Naquele mundo havia uma pequena ilha de espaço aberto. A maioria dos livros circulavam por ali, partindo e pousando em um aglomerado deles no centro, com a forma de uma grande tronco de árvore com grossos galhos.

Na base do tronco havia uma garota recostada nele. Seus olhos eram verde-limão e seu cabelo castanho formava uma trança que descansava em seu peito. A trança era amarrada com um grande laço verde, selada por uma gema de um verde brilhante com um formato de uma cruz grega. Seu vestido de cor creme era única peça que vestia, tinha mangas curtas e era também um short que cobria a parte superior das coxas enquanto usava botinas marrons até a altura da canela. Não tinha zíper ou botões, mas tinha par de bolsos, tanto no short quanto no peito, e um cinto marrom que era útil apenas para carregar a arma. Era um facão que ficava suspenso sem bainha, com um formato de bisturi. Ela estava pronta para uma aventura.

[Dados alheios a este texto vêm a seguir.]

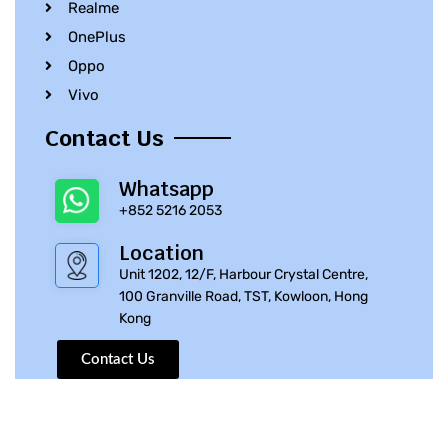
Realme
OnePlus
Oppo
Vivo
Contact Us
Whatsapp
+852 5216 2053
Location
Unit 1202, 12/F, Harbour Crystal Centre,
100 Granville Road, TST, Kowloon, Hong
Kong
Contact Us
© 2010 – 2023 iPhone Parts Pro | All Rights Reserved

No entanto, suas aventuras estavam em suas mãos, um dos muitos livros que havia ali. As páginas eram grandes e preenchidas com runas coloridas, do qual a garota lia sem dificuldade, era como se a informação fosse fixada diretamente em sua mente. Era mais uma das longas histórias, talvez mais uma sem fim, quando ela chegava à metade, ela descobria que era apenas um quarto. Ela já tentou abrir a última página algumas vezes, mas sempre surgia uma próxima.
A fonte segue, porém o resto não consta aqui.